ASSIGNMENT: Lines from the one containing "knows which is" through the final line of the entries below: reproduce them exactly, all of them and only them.

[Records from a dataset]
****
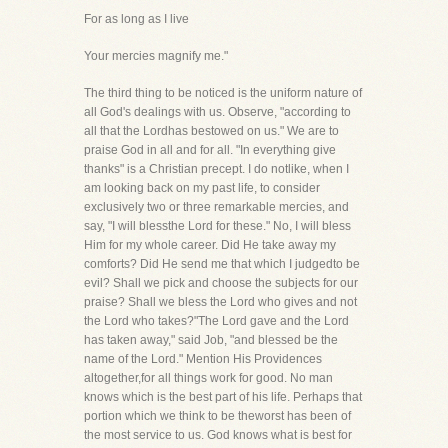
For as long as I live
Your mercies magnify me."
The third thing to be noticed is the uniform nature of
all God's dealings with us. Observe, "according to
all that the Lordhas bestowed on us." We are to
praise God in all and for all. "In everything give
thanks" is a Christian precept. I do notlike, when I
am looking back on my past life, to consider
exclusively two or three remarkable mercies, and
say, "I will blessthe Lord for these." No, I will bless
Him for my whole career. Did He take away my
comforts? Did He send me that which I judgedto be
evil? Shall we pick and choose the subjects for our
praise? Shall we bless the Lord who gives and not
the Lord who takes?"The Lord gave and the Lord
has taken away," said Job, "and blessed be the
name of the Lord." Mention His Providences
altogether,for all things work for good. No man
knows which is the best part of his life. Perhaps that
portion which we think to be theworst has been of
the most service to us. God knows what is best for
****
THE COMPLETED TASK:
knows which is the best part of his life. Perhaps that
portion which we think to be theworst has been of
the most service to us. God knows what is best for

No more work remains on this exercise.